▸ **EXERCISE**:
Your task is to give the records again exactly. Leave each picture out.

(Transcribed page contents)
----
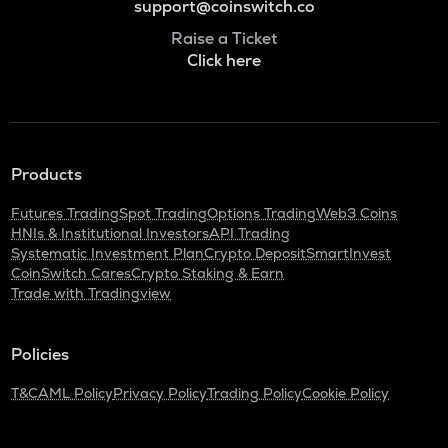
support@coinswitch.co
Raise a Ticket
Click here
Products
Futures Trading
Spot Trading
Options Trading
Web3 Coins
HNIs & Institutional Investors
API Trading
Systematic Investment Plan
Crypto Deposit
SmartInvest
CoinSwitch Cares
Crypto Staking & Earn
Trade with Tradingview
Policies
T&C
AML Policy
Privacy Policy
Trading Policy
Cookie Policy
----
▸ **RESULT BELOW**:
support@coinswitch.co
Raise a Ticket
Click here
Products
Futures Trading
Spot Trading
Options Trading
Web3 Coins
HNIs & Institutional Investors
API Trading
Systematic Investment Plan
Crypto Deposit
SmartInvest
CoinSwitch Cares
Crypto Staking & Earn
Trade with Tradingview
Policies
T&C
AML Policy
Privacy Policy
Trading Policy
Cookie Policy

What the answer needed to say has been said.